**YOUR INSTRUCTIONS:** Lines holding the word "alcance" are the ones to copy from the data below.

**THE DATA:**

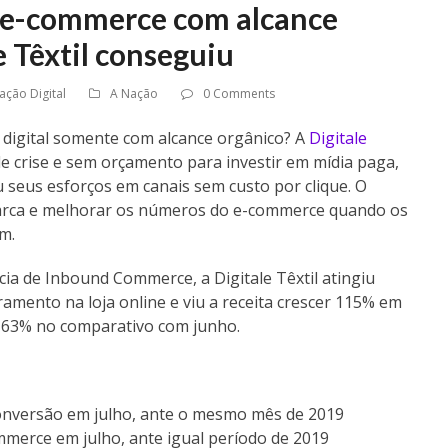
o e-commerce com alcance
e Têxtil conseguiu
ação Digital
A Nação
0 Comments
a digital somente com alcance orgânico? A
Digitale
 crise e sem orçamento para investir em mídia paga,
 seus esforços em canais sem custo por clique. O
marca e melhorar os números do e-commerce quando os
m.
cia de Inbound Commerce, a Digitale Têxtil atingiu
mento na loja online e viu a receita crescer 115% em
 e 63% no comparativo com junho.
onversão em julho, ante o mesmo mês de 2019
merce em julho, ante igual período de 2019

**RESPONSE TO THE TASK:**
o e-commerce com alcance
a digital somente com alcance orgânico? A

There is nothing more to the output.